The invention relates to a fail-safe database using one search key.

The aim of the invention is to improve the reliability and performance of a database optimised for one search key. This type of databases are needed for e-mail servers, telecom service provision systems etc, for storing user data.

The mail server's database for user data must be scalable from a small 100 entry system to a multi-million user system. Also, if one component in the network is down, the service should still work with adequate speed. The known technology is a hot-swap system for providing backup. This system means however, that half of the hardware is only waiting for something to break down. Backing up the files is usually not easy, because the server is in heavy use all the time, and no downtime is allowed.

The purpose of the invention is to provide a data storage that is scalable, has redundancy to provide high reliability, is easy to enlarge by adding new hardware, is fault-proof, and wherein disconnecting or removing a server will not cause downtime. The database according to the invention does not have any stand-by units, but all servers act as primary and secondary servers at the same time. This is economically a good way and also all units are in real use, and this is also more reliable, because in electronics the faults typically appear more frequently at the beginning of the life-time. In this way, there are no potentially weak stand-by units being almost unused. Also, the network topology supports high reliability in such a way that the primary server and secondary server are always in different clusters of the network, so that half of the network may be down and this will only slow down the service. Load balancing is also simple and ensures efficient use of disk space. There is also no need to store the location of the user data, because the position can be calculated quickly from the search key by a hash function. When data is to be read, the search key alone suffices to generate the address of the data in the network. Because a proper hash function is pseudo-random, the data is divided evenly on the nodes automatically. The data is stored in normal separate files that are easy to handle with normal text tools or normal operating systems tools. No binary databases are needed for good performance. Hashing of a search key is a well-known method for organising information within a database. This invention provides high reliability and good scalability as well as ease of building a large, high- performance system from off-the-shelf parts and inexpensive hardware. The characteristics of this invention are disclosed in the accompanying claims.
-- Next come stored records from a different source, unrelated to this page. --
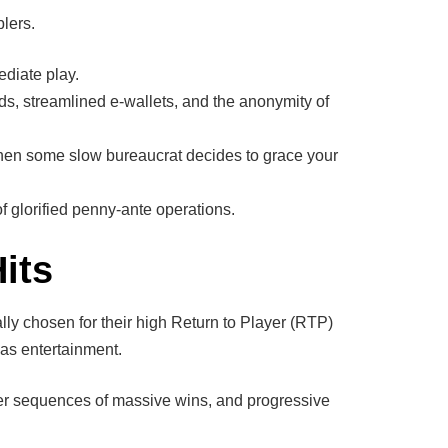
lers.
ediate play.
ds, streamlined e-wallets, and the anonymity of
hen some slow bureaucrat decides to grace your
 glorified penny-ante operations.
its
ally chosen for their high Return to Player (RTP)
 as entertainment.
gger sequences of massive wins, and progressive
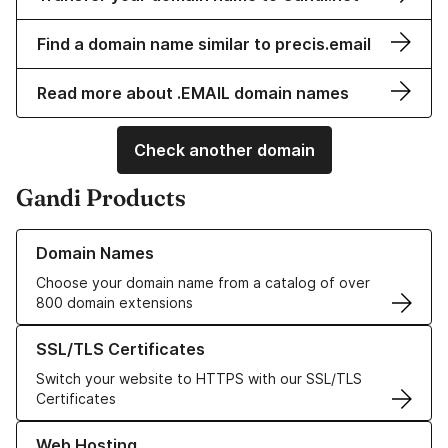
Find a domain name similar to precis.email
Read more about .EMAIL domain names
Check another domain
Gandi Products
Learn more about our Domain Names
Domain Names
Choose your domain name from a catalog of over
800 domain extensions
Learn more about our SSL/TLS Certificates
SSL/TLS Certificates
Switch your website to HTTPS with our SSL/TLS
Certificates
Learn more about our Web Hosting solutions
Web Hosting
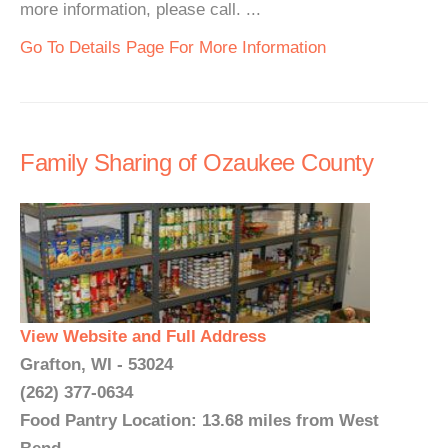
more information, please call. ...
Go To Details Page For More Information
Family Sharing of Ozaukee County
View Website and Full Address
Grafton, WI - 53024
(262) 377-0634
Food Pantry Location: 13.68 miles from West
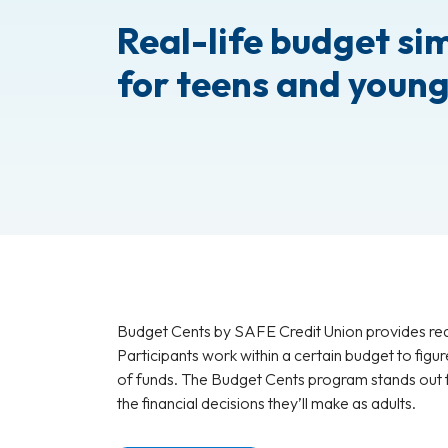
Real-life budget si
for teens and young
Budget Cents by SAFE Credit Union provides real
Participants work within a certain budget to figu
of funds. The Budget Cents program stands out fo
the financial decisions they’ll make as adults.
The figures are referred to for explanation of the logical functionality of invention.

Figure 1 shows a prior art solution

Figure 2 shows elements of a distributed database

Figure 3 shows logical elements in a system according to figure 2

Figure 4 shows the operations that are done when a file is stored in the cluster.
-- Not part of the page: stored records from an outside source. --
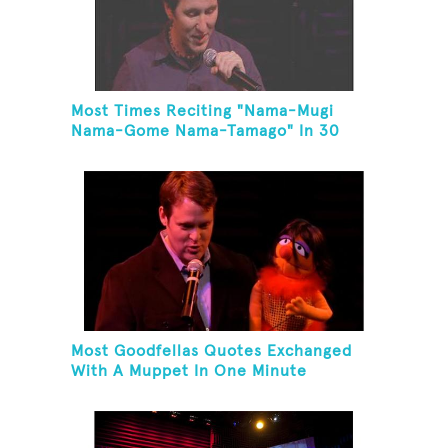
Most Times Reciting "Nama-Mugi
Nama-Gome Nama-Tamago" In 30
Seconds
Most Goodfellas Quotes Exchanged
With A Muppet In One Minute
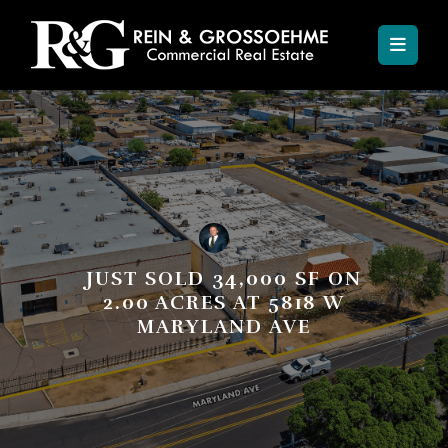
JUST SOLD 34,000 SF ON
2.00 ACRES AT 5818 W
MARYLAND AVE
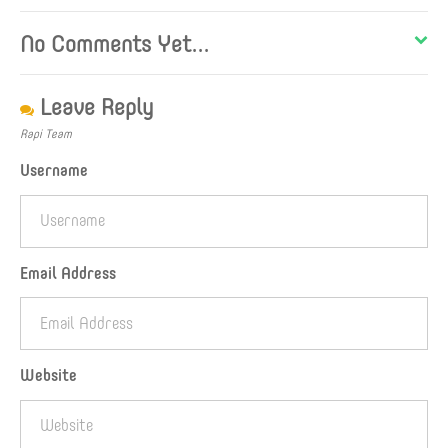
No Comments Yet...
Leave Reply
Rapi Team
Username
Email Address
Website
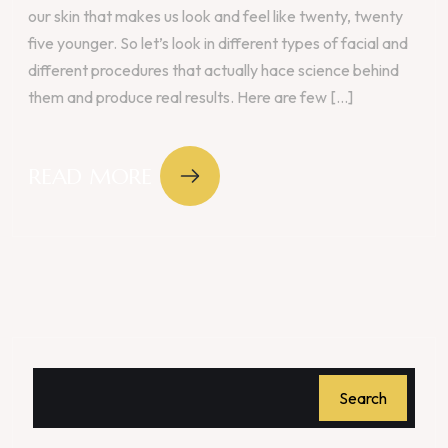
our skin that makes us look and feel like twenty, twenty
five younger. So let’s look in different types of facial and
different procedures that actually hace science behind
them and produce real results. Here are few [...]
READ MORE
Search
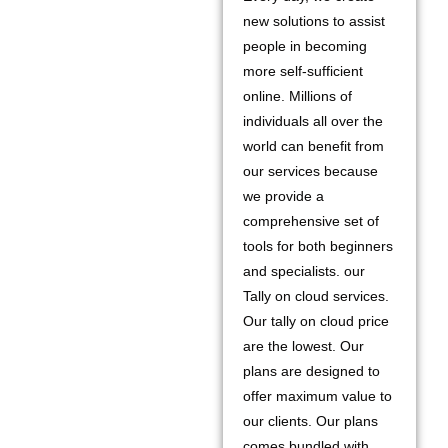
new solutions to assist
people in becoming
more self-sufficient
online. Millions of
individuals all over the
world can benefit from
our services because
we provide a
comprehensive set of
tools for both beginners
and specialists. our
Tally on cloud services.
Our tally on cloud price
are the lowest. Our
plans are designed to
offer maximum value to
our clients. Our plans
comes bundled with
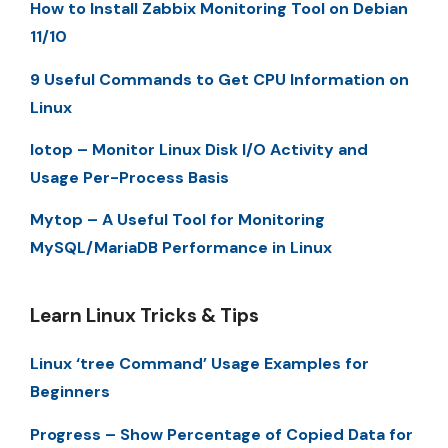
How to Install Zabbix Monitoring Tool on Debian
11/10
9 Useful Commands to Get CPU Information on
Linux
Iotop – Monitor Linux Disk I/O Activity and
Usage Per-Process Basis
Mytop – A Useful Tool for Monitoring
MySQL/MariaDB Performance in Linux
Learn Linux Tricks & Tips
Linux ‘tree Command’ Usage Examples for
Beginners
Progress – Show Percentage of Copied Data for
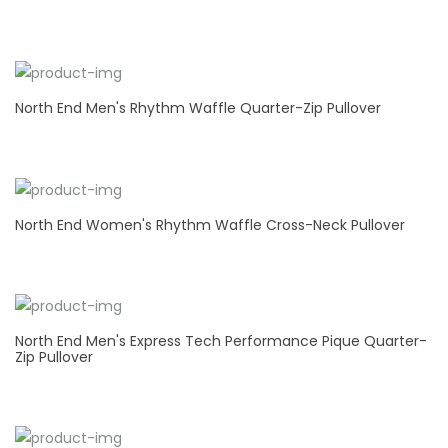
North End Men's Rhythm Waffle Quarter-Zip Pullover
North End Women's Rhythm Waffle Cross-Neck Pullover
North End Men's Express Tech Performance Pique Quarter-
Zip Pullover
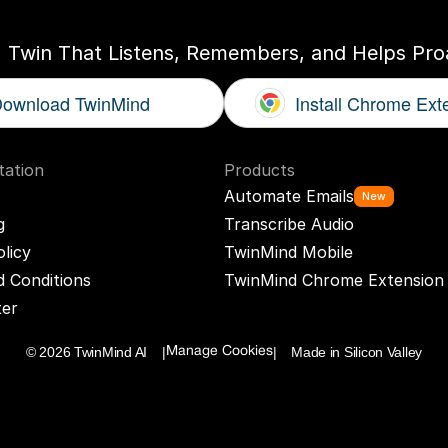
I Twin That Listens, Remembers, and Helps Proa
ownload TwinMind
Install Chrome Ext
ation
Products
Automate Emails
New
g
Transcribe Audio
olicy
TwinMind Mobile
 Conditions
TwinMind Chrome Extension
ter
© 2026 TwinMind AI    |
|    Made in Silicon Valley
Manage Cookies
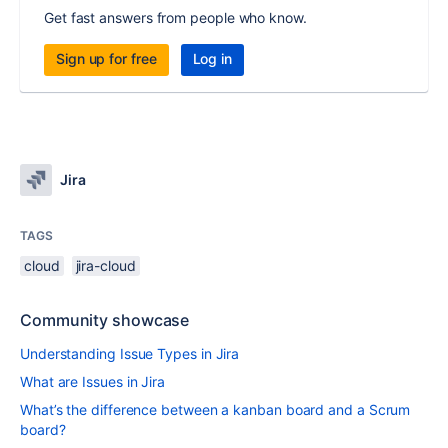
Get fast answers from people who know.
Sign up for free
Log in
Jira
TAGS
cloud
jira-cloud
Community showcase
Understanding Issue Types in Jira
What are Issues in Jira
What’s the difference between a kanban board and a Scrum
board?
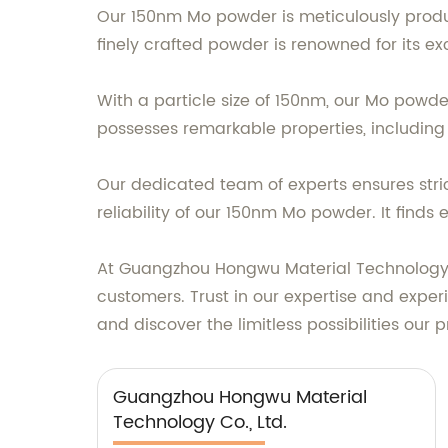
Our 150nm Mo powder is meticulously produ
finely crafted powder is renowned for its ex
With a particle size of 150nm, our Mo powder 
possesses remarkable properties, including 
Our dedicated team of experts ensures stri
reliability of our 150nm Mo powder. It finds 
At Guangzhou Hongwu Material Technology Co
customers. Trust in our expertise and expe
and discover the limitless possibilities our 
Guangzhou Hongwu Material
Technology Co., Ltd.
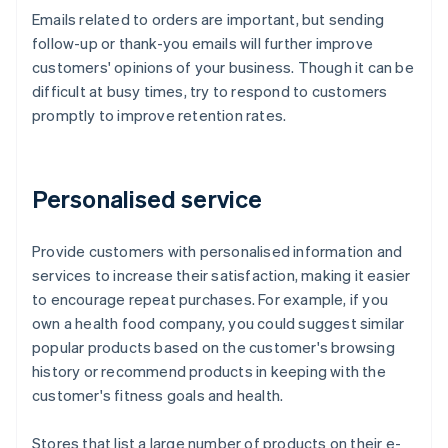
Emails related to orders are important, but sending
follow-up or thank-you emails will further improve
customers' opinions of your business. Though it can be
difficult at busy times, try to respond to customers
promptly to improve retention rates.
Personalised service
Provide customers with personalised information and
services to increase their satisfaction, making it easier
to encourage repeat purchases. For example, if you
own a health food company, you could suggest similar
popular products based on the customer's browsing
history or recommend products in keeping with the
customer's fitness goals and health.
Stores that list a large number of products on their e-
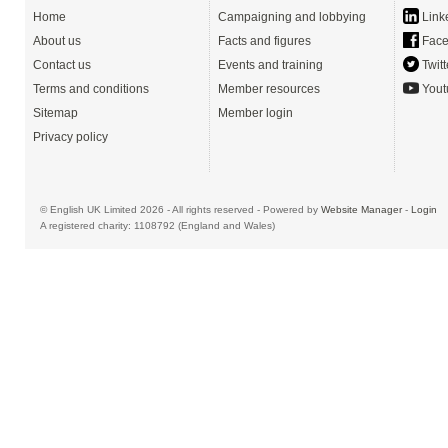
Home
Campaigning and lobbying
Link
About us
Facts and figures
Face
Contact us
Events and training
Twitt
Terms and conditions
Member resources
Yout
Sitemap
Member login
Privacy policy
© English UK Limited 2026 - All rights reserved - Powered by
Website Manager
-
Login
A registered charity: 1108792 (England and Wales)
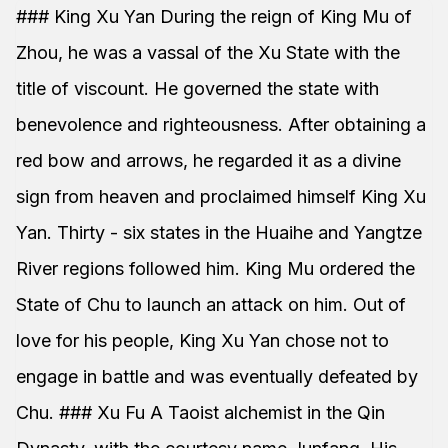
### King Xu Yan During the reign of King Mu of
Zhou, he was a vassal of the Xu State with the
title of viscount. He governed the state with
benevolence and righteousness. After obtaining a
red bow and arrows, he regarded it as a divine
sign from heaven and proclaimed himself King Xu
Yan. Thirty - six states in the Huaihe and Yangtze
River regions followed him. King Mu ordered the
State of Chu to launch an attack on him. Out of
love for his people, King Xu Yan chose not to
engage in battle and was eventually defeated by
Chu. ### Xu Fu A Taoist alchemist in the Qin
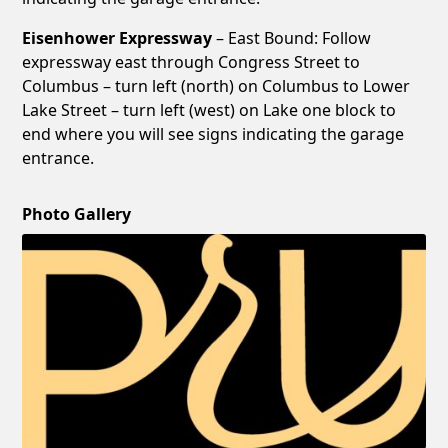
Eisenhower Expressway
– East Bound: Follow
expressway east through Congress Street to
Columbus – turn left (north) on Columbus to Lower
Lake Street – turn left (west) on Lake one block to
end where you will see signs indicating the garage
entrance.
Photo Gallery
In figure 1, dynamic data and the files form a unit which is logically and physically the same, and the static data forms another logical unit that contains the information on the location of the dynamic data. The dotted circles around them illustrate these units. Static and dynamic data are, therefore, tightly coupled, that is, the dynamic data cannot be moved to a different location without changing the pointer in the static data. Now consider a system with millions of users that would be divided between several machines. In order to find the dynamic data for user A, there has to be information in the static database in which user A is. When more capacity is required for handling more users, a new node should be added. When a new node is added, it will be empty until new users are added or moved into it. When a user is moved from one unit to another, the database must be changed and the users' dynamic data should be moved as well. Since there may be a large amount of data in the files, users are seldom moved. Instead, the new node will be empty until new users are added. Moving user data to balance the usage of nodes brings on much extra work. Deleting and moving the users fragmentises the database and deteriorates performance.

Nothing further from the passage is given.